Suasana batin Jokowi saat ini nampak, hanya demi mengantisipasi gerakan penetrasi dari kelompok eks partainya (PDIP), maka Jokowi saat ini memberikan sinyal ” perlawanan” melalui penetrasi kepada sosok tokoh yang dianggap dekat dengan partai PDIP melalui pola pemberhentian Budi Gunawan/ BG dari jabatannya sebagai Kepala BIN dengan alasan cukup sederhana, yakni hak prerogatif, walau pola diskursus politik Jokowi tidak masuk akal, karena jabatan Jokowi hanya menyisakan 3 hari lagi sejak M. Hendirda, selaku pengganti BG (17 Oktober 2024) dinyatakan lolos oleh fit and proper test, atau 72 jam ke masa berakhir jabatan Jokowi selaku RI.1. Hal pencopotan menunjukan tindakan politik yang tidak logis, karena diyakini Jokowi tidak mungkin menyampaikan argumentasi yang logis terkait pencopotan BG.

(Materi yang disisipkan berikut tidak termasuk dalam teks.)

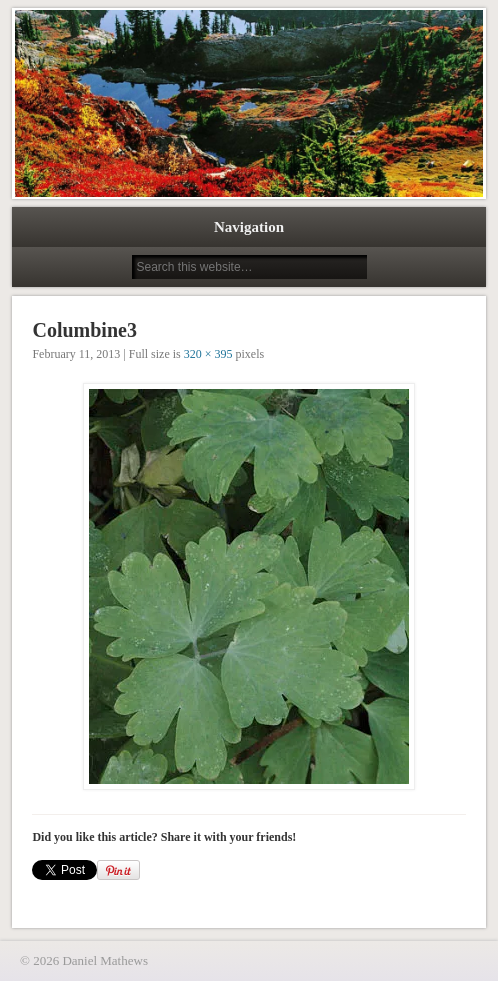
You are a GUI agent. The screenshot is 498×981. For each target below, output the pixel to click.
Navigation (249, 227)
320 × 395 (208, 354)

Mungkin saja, Jokowi mendapatkan info bocornya akun fufu fafa ke tengah publik, terkaitbkepemilikan Gibran terhadap akun fufu fafa oleh BSSN memang khusus dirancang untuk menguatkan analisis/ diagnosa pakar telematika dan IT. Dr. Roy Suryo, “bahwa 99 prosen pemilik akun fufu fafa adalah sosok Gibran.”
Walau alasan pemberhentian BG. terkait akun fufu fafa tersebut tentu tidak akan pernah diutarakan oleh Jokowi. Karena yang mencuat kabar dari Jokowi malah “playing victim (tabiat lama Jokowi), ” yang menghendaki diberhentikannya BG adalah Prabowo? “.
Sebelum ada pencopotan BG. Selaku Kepala BIN ada upaya Jokowi untuk mengajak berdamai Megawati melalui Prabowo yang datang menemui Megawati paska KPU RI mengumumkan atau setelah proses vonis MK terhadap sengketa pemilu Pilpres 2024 bergulir, namun Megawati dan pengikutnya para kader PDIP. menolaknya mentah-mentah, lalu Jokowi lakukan penetrasi politik hukum terkait Harun Masiku terhadap Sekjen PDIP. Dr. Hasto Kristiyanto/ HK, tangan kanan Megawati, dengan pola mempolitisir KPK. Kemudian KPK merampas hand phone ajudan HK, sang tokoh nomor dua di PDIP. Dasi sisi yuridis pola KPK ini bukan tindakan pure hukum, karena menyimpang dari tehnis penyelidikan atau tidak sesuai ketentuan KUHAP, namun alhasil upaya “Jokowi dan sekutunya KPK nihil, karena perlawanan gigih dari para kader senioren eks partai yang Jokowi khianati.